EXERCISE REQUIREMENTS: Exact copy, no pictures: restate each entry below word for word.

RECORDS TO USE:

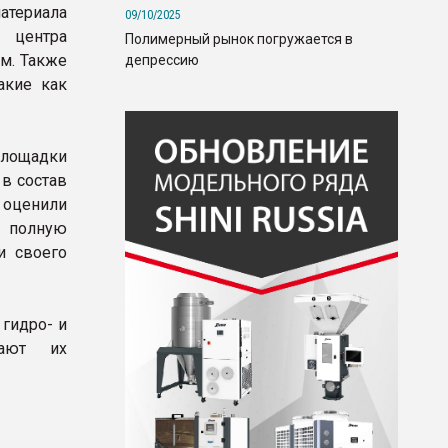
териала
09/10/2025
о центра
Полимерный рынок погружается в
м. Также
депрессию
акие как
лощадки
 в состав
 оценили
и полную
и своего
 гидро- и
пают их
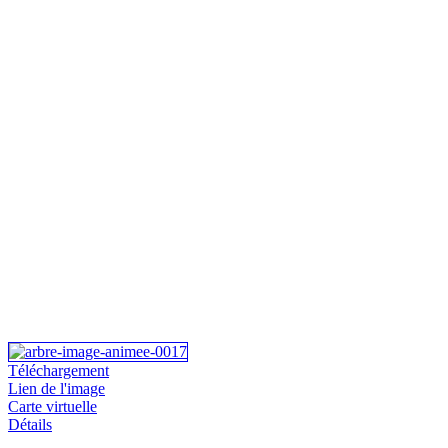
Téléchargement
Lien de l'image
Carte virtuelle
Détails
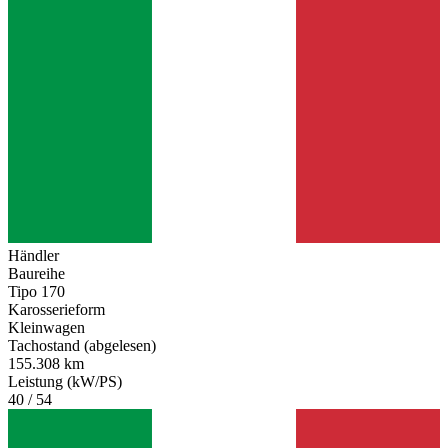
Händler
Baureihe
Tipo 170
Karosserieform
Kleinwagen
Tachostand (abgelesen)
155.308 km
Leistung (kW/PS)
40 / 54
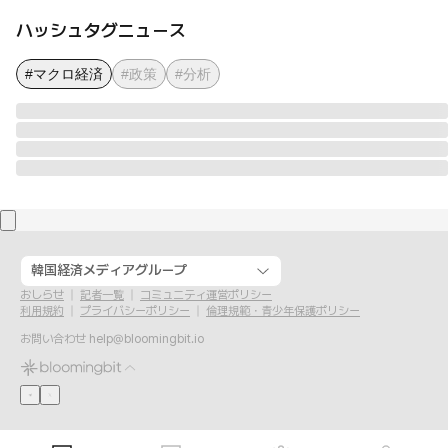
ハッシュタグニュース
#マクロ経済
#政策
#分析
韓国経済メディアグループ
おしらせ
記者一覧
コミュニティ運営ポリシー
利用規約
プライバシーポリシー
倫理規範・青少年保護ポリシー
お問い合わせ
help@bloomingbit.io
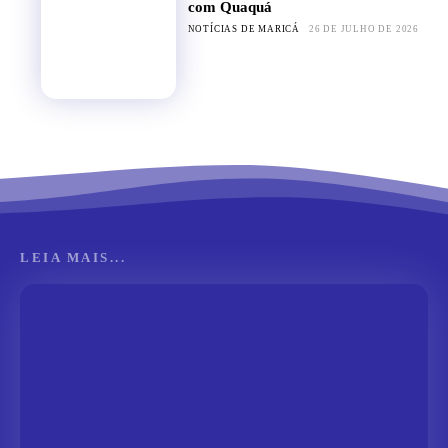
com Quaquá
NOTÍCIAS DE MARICÁ
26 DE JULHO DE 2026
LEIA MAIS...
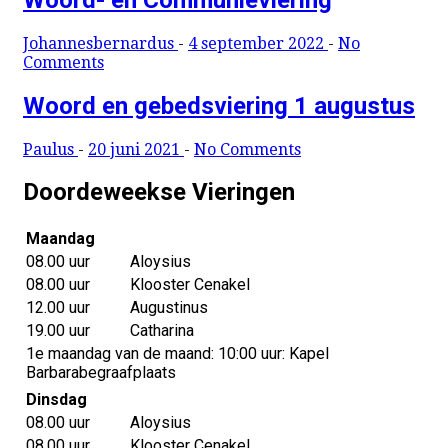
Johannesbernardus
-
4 september 2022
-
No
Comments
Woord en gebedsviering 1 augustus
Paulus
-
20 juni 2021
-
No Comments
Doordeweekse Vieringen
Maandag
08.00 uur
Aloysius
08.00 uur
Klooster Cenakel
12.00 uur
Augustinus
19.00 uur
Catharina
1e maandag van de maand: 10:00 uur: Kapel
Barbarabegraafplaats
Dinsdag
08.00 uur
Aloysius
08.00 uur
Klooster Cenakel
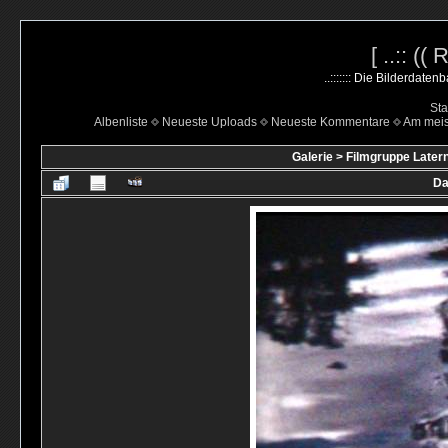
[ ..:: ((
..::::::: Die Bilderdate
Sta
Albenliste
Neueste Uploads
Neueste Kommentare
Am mei
Galerie
>
Filmgruppe Latern
Da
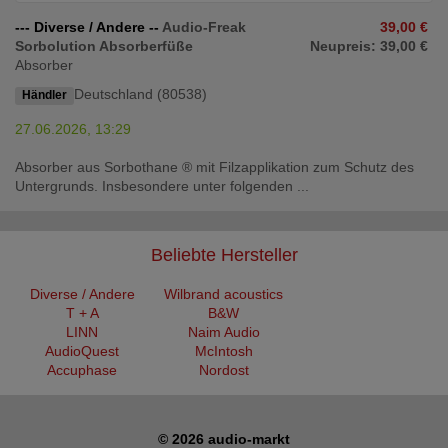
--- Diverse / Andere --
Audio-Freak
39,00 €
Sorbolution Absorberfüße
Neupreis: 39,00 €
Absorber
Deutschland (80538)
Händler
27.06.2026, 13:29
Absorber aus Sorbothane ® mit Filzapplikation zum Schutz des
Untergrunds. Insbesondere unter folgenden ...
Beliebte Hersteller
Diverse / Andere
Wilbrand acoustics
T + A
B&W
LINN
Naim Audio
AudioQuest
McIntosh
Accuphase
Nordost
© 2026 audio-markt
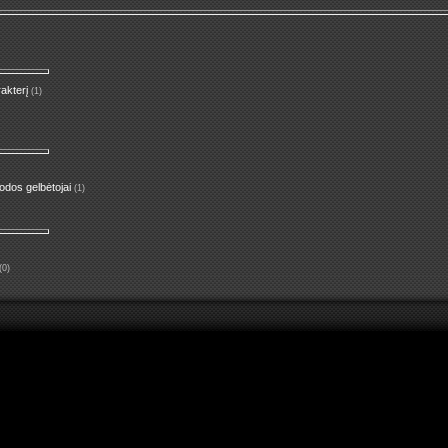
akterį
(1)
odos gelbėtojai
(1)
(0)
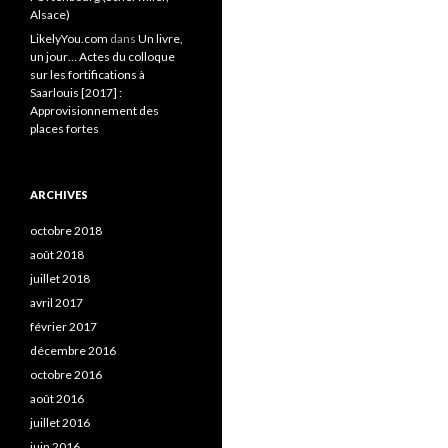
Alsace)
LikelyYou.com
dans
Un livre,
un jour… Actes du colloque
sur les fortifications à
Saarlouis [2017] :
Approvisionnement des
places fortes
ARCHIVES
octobre 2018
août 2018
juillet 2018
avril 2017
février 2017
décembre 2016
octobre 2016
août 2016
juillet 2016
juin 2016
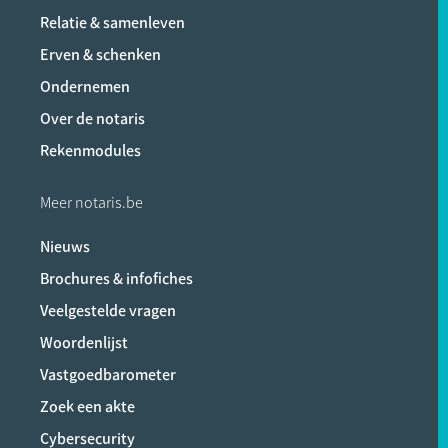
Relatie & samenleven
Erven & schenken
Ondernemen
Over de notaris
Rekenmodules
Meer notaris.be
Nieuws
Brochures & infofiches
Veelgestelde vragen
Woordenlijst
Vastgoedbarometer
Zoek een akte
Cybersecurity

SOLUTION BELOW:
териала
09/10/2025
о центра
Полимерный рынок погружается в
м. Также
депрессию
акие как
лощадки
 в состав
 оценили
и полную
и своего
 гидро- и
пают их
Téléchargement
Lien de l'image
Carte virtuelle
Détails
Händler
Baureihe
Tipo 170
Karosserieform
Kleinwagen
Tachostand (abgelesen)
155.308 km
Leistung (kW/PS)
40 / 54
ハッシュタグニュース
#マクロ経済
#政策
#分析
韓国経済メディアグループ
おしらせ
記者一覧
コミュニティ運営ポリシー
利用規約
プライバシーポリシー
倫理規範・青少年保護ポリシー
お問い合わせ
help@bloomingbit.io
com Quaquá
NOTÍCIAS DE MARICÁ
26 DE JULHO DE 2026
LEIA MAIS...
Johannesbernardus
-
4 september 2022
-
No
Comments
Woord en gebedsviering 1 augustus
Paulus
-
20 juni 2021
-
No Comments
Doordeweekse Vieringen
Maandag
08.00 uur
Aloysius
08.00 uur
Klooster Cenakel
12.00 uur
Augustinus
19.00 uur
Catharina
1e maandag van de maand: 10:00 uur: Kapel
Barbarabegraafplaats
Dinsdag
08.00 uur
Aloysius
08.00 uur
Klooster Cenakel
[ ..:: ((
..::::::: Die Bilderdate
Sta
Albenliste
Neueste Uploads
Neueste Kommentare
Am mei
Galerie
>
Filmgruppe Latern
Da
--- Diverse / Andere --
Audio-Freak
39,00 €
Sorbolution Absorberfüße
Neupreis: 39,00 €
Absorber
Deutschland (80538)
Händler
27.06.2026, 13:29
Absorber aus Sorbothane ® mit Filzapplikation zum Schutz des
Untergrunds. Insbesondere unter folgenden ...
Beliebte Hersteller
Diverse / Andere
Wilbrand acoustics
T + A
B&W
LINN
Naim Audio
AudioQuest
McIntosh
Accuphase
Nordost
© 2026 audio-markt
akterį
(1)
odos gelbėtojai
(1)
(0)
Alsace)
LikelyYou.com
dans
Un livre,
un jour… Actes du colloque
sur les fortifications à
Saarlouis [2017] :
Approvisionnement des
places fortes
ARCHIVES
octobre 2018
août 2018
juillet 2018
avril 2017
février 2017
décembre 2016
octobre 2016
août 2016
juillet 2016
juin 2016
Relatie & samenleven
Erven & schenken
Ondernemen
Over de notaris
Rekenmodules
Meer notaris.be
Nieuws
Brochures & infofiches
Veelgestelde vragen
Woordenlijst
Vastgoedbarometer
Zoek een akte
Cybersecurity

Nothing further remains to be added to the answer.